A Christchurch man badly injured in a fall on Aoraki Mt Cook and then rescued in a complicated and challenging mission says there were two moments he thought he wouldn't make it.
In an exclusive interview with Newshub from his hospital bed, Ian Huntsman says three bits of equipment and the incredible bravery of his rescuers saved his life.
In his hospital bed following two surgeries and more to come, Ian Huntsman had a more dramatic start to 2021 than most.
"Hopefully 2021 will be a better year than 2020, because the accident happened on the 31st," he says.
This was how he spent New Year's Eve - wet, badly injured and shivering 1800m up Mt Cook tied to a rock edge.

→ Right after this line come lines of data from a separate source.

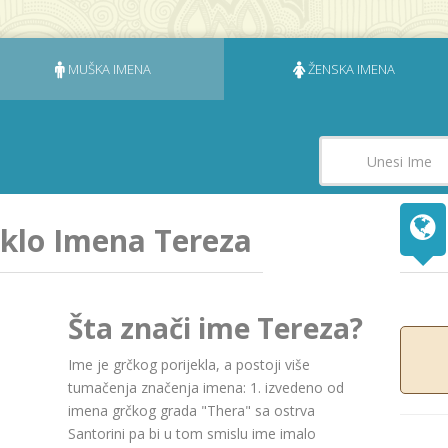
MUŠKA IMENA
ŽENSKA IMENA
eklo Imena Tereza
Šta znači ime Tereza?
Ime je grčkog porijekla, a postoji više
tumačenja značenja imena: 1. izvedeno od
imena grčkog grada "Thera" sa ostrva
Santorini pa bi u tom smislu ime imalo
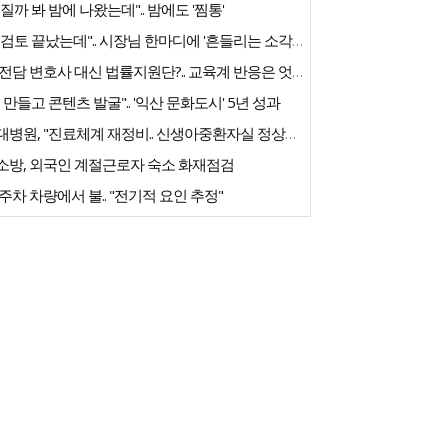
질까 봐 밤에 나왔는데".. 밤에도 '찜통'
"내부검토 끝났는데".. 시장님 한마디에 '흔들리는 소각장'
교권 전담 변호사 대신 법률지원단?.. 교육계 반응은 엇갈려
 만들고 콘텐츠 발굴".. '익산 문화도시' 5년 성과
전북대병원, "진료체계 재정비.. 신생아중환자실 정상화 노력"
소방, 외국인 계절근로자 숙소 화재점검
주차 차량에서 불.. "전기적 요인 추정"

It was day four of an 18-day traverse through the Alps. He and his climbing partner had stopped to take their crampons off when an enormous boulder came hurtling down the mountain towards him.
"It struck me and then knocked me off the rock rim and sent me hurtling through the air for about 100 metres downhill," Huntsman says.
He landed headfirst down a steep rock face in a stream and was screaming. Climbing partner Wendy Riach had to manoeuvre down and bring him to safety.
"I could still hear him screaming so I knew he was conscious. I called down to him to stay still and that I'd be climbing down to get him," Riach says.
He'd broken his arm in many places, broken his nose, tore his entire leg wide open and now has a blood clot in his lungs.
Riach, who is a former Detective Sergeant, got him to a ledge then spent hours tending to his injuries, trying to stop his hypothermia and tying him to the mountain edge to stop him falling off.
"This is the worst thing I've ever experienced and I've experienced some pretty horrible things," she says.
They set off their emergency beacon which also allowed them to converse with rescuers via satellite text message. They credit that device, Huntsman's climbing helmet and cheap foil blanket with saving his life while they waited through the night on the rock edge for rescuers.
Huntsman says there were two moments he thought he might not survive.
"As I was falling down the hill and going faster and faster and bouncing off things I thought 'this isn't good, I'm not doing well here' and about the two-hour point when I was shivering on the hill."
Both Huntsman and Riach were blown away by the skill, expertise and bravery of the alpine cliff rescue team who arrived in the pitch-black and winched down off the helicopter to the cliff face to rescue them.
"They were amazing, I'm very thankful, I'll be going to see them to thank them as soon as I can, they saved my life," Huntsman says.
"I don't know how they can keep going out like that and putting themself at risk like that for people they don't know," Riach says.
The Rescue Co-ordination Centre says it would have been nearly impossible for Huntsman to survive without a beacon.
"All people who are travelling or going into the wild even on even day trips should take a beacon. You never know when you'll get yourself into a situation," manager Rodney Bracefield says.
"I wouldn't be here without it," Huntsman adds.
But he's very glad he is and says he'll be back in the alps as soon as he's allowed.